# [Raw data]
● ● ● ● ●

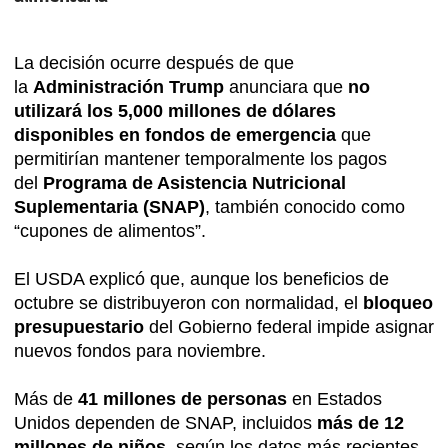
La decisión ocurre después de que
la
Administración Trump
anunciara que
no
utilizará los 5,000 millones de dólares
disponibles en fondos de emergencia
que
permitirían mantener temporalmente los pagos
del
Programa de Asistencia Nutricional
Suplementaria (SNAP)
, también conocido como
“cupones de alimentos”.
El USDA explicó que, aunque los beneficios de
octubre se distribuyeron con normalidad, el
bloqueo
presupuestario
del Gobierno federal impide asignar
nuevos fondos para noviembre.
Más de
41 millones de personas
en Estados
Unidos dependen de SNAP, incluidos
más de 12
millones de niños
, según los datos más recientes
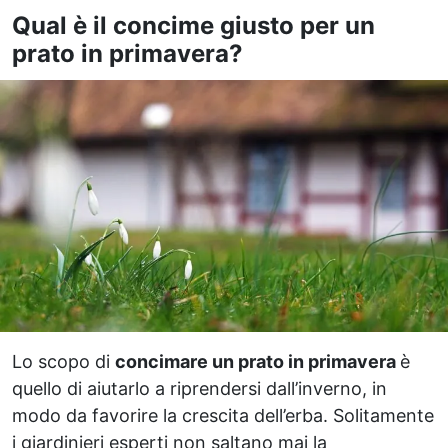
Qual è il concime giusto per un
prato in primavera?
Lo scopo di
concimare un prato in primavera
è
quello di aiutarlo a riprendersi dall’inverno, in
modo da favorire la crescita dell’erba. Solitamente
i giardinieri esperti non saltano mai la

● ● ● ● ●

# [Aim of the exercise]
Set the listing down verbatim, excluding pictures.

# [Completed exercise]
La decisión ocurre después de que
la
Administración Trump
anunciara que
no
utilizará los 5,000 millones de dólares
disponibles en fondos de emergencia
que
permitirían mantener temporalmente los pagos
del
Programa de Asistencia Nutricional
Suplementaria (SNAP)
, también conocido como
“cupones de alimentos”.
El USDA explicó que, aunque los beneficios de
octubre se distribuyeron con normalidad, el
bloqueo
presupuestario
del Gobierno federal impide asignar
nuevos fondos para noviembre.
Más de
41 millones de personas
en Estados
Unidos dependen de SNAP, incluidos
más de 12
millones de niños
, según los datos más recientes
Qual è il concime giusto per un
prato in primavera?
Lo scopo di
concimare un prato in primavera
è
quello di aiutarlo a riprendersi dall’inverno, in
modo da favorire la crescita dell’erba. Solitamente
i giardinieri esperti non saltano mai la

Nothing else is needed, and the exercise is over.